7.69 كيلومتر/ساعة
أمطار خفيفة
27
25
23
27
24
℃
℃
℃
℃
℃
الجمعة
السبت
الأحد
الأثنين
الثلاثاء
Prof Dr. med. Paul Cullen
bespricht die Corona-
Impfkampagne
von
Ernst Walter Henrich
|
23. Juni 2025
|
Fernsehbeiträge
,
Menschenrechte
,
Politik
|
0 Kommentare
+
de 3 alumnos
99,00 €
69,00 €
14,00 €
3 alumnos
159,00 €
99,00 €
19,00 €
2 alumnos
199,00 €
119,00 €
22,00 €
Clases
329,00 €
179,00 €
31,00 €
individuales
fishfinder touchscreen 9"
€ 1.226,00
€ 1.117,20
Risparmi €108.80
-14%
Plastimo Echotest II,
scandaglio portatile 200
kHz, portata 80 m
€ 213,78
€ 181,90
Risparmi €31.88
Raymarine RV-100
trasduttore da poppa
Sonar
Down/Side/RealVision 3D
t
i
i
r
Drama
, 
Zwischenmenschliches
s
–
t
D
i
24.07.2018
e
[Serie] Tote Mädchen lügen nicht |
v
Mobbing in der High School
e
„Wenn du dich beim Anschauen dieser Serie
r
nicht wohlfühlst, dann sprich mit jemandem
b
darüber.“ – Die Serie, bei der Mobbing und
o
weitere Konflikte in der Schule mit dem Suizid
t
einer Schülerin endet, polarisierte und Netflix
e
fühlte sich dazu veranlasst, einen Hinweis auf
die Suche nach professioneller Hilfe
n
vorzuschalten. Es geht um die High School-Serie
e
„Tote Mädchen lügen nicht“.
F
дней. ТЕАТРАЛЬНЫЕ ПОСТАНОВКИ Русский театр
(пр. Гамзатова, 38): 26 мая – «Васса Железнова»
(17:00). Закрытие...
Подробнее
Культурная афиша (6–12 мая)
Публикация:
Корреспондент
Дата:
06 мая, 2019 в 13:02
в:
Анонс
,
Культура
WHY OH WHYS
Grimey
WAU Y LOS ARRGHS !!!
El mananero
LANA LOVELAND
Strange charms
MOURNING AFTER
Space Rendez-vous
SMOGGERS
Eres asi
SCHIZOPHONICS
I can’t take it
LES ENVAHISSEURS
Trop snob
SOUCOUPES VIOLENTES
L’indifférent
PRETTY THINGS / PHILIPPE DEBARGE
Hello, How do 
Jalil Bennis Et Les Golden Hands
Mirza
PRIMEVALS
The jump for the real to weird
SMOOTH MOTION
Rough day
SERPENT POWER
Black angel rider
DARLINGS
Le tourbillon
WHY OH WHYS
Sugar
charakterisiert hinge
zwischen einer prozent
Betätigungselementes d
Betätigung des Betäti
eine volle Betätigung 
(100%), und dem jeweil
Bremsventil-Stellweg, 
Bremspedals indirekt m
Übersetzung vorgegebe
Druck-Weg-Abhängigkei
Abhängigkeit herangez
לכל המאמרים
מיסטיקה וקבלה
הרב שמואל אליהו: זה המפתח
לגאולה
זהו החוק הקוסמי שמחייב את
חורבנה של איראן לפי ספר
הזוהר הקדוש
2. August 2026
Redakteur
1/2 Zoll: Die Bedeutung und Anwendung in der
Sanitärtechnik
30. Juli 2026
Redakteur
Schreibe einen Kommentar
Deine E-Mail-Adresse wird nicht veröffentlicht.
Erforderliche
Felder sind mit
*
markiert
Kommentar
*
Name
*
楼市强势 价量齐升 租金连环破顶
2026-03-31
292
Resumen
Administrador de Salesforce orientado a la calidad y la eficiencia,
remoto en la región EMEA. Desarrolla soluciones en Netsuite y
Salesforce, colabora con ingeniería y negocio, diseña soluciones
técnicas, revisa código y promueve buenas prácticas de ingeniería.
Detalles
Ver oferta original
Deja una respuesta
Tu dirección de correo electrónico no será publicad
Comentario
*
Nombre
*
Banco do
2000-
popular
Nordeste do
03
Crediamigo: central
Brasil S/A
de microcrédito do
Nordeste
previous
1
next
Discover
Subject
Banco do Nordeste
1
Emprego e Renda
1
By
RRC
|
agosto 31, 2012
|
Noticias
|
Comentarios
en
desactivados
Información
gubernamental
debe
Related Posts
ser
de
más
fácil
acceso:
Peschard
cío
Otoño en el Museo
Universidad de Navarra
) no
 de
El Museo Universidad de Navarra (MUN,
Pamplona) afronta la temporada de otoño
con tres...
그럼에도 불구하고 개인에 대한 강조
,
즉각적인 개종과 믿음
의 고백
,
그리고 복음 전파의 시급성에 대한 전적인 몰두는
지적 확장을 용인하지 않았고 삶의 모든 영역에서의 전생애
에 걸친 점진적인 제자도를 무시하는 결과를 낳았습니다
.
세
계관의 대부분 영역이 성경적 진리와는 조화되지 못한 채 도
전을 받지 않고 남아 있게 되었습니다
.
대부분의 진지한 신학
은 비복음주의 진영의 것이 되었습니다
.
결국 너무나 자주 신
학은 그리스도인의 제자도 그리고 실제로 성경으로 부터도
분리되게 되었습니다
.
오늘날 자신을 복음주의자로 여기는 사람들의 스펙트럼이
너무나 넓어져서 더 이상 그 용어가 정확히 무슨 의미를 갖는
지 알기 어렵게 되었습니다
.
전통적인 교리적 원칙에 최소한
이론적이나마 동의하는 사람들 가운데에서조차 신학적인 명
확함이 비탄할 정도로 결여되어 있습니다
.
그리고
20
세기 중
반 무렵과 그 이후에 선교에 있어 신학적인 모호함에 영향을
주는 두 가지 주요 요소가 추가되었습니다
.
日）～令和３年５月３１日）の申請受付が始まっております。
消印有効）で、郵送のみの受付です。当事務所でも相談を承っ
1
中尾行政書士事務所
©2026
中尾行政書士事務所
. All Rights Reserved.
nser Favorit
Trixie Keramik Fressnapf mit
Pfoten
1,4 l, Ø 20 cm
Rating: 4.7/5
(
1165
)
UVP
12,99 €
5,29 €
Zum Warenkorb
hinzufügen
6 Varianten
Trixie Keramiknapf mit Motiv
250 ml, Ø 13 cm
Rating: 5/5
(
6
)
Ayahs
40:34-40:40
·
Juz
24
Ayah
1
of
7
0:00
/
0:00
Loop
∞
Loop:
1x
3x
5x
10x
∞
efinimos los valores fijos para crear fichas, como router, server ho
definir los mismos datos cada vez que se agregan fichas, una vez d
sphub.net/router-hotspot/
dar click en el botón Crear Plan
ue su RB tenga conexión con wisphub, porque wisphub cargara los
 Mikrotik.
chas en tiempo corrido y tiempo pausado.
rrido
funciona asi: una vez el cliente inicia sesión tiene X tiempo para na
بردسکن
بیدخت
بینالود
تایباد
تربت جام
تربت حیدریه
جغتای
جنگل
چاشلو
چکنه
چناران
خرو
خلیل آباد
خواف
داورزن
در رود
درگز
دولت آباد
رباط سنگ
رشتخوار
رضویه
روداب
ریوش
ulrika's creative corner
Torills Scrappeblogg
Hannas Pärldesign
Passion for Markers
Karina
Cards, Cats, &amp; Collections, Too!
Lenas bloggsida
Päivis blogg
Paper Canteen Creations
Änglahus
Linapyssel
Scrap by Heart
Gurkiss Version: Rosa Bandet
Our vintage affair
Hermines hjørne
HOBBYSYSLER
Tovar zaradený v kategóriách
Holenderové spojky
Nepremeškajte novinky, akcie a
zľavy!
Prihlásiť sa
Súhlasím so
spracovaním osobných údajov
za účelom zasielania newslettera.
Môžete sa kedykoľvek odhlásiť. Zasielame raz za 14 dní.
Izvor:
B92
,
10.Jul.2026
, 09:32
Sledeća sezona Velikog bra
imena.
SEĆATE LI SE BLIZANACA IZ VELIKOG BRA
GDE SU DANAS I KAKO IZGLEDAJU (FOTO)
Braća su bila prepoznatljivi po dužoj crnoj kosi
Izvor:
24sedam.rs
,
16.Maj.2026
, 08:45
━━━━━━━━━━━━━━━━
# What to work on
In the records, locate each line holding the string "Mobbing" and copy it.

# Reply to the exercise
Mobbing in der High School
darüber.“ – Die Serie, bei der Mobbing und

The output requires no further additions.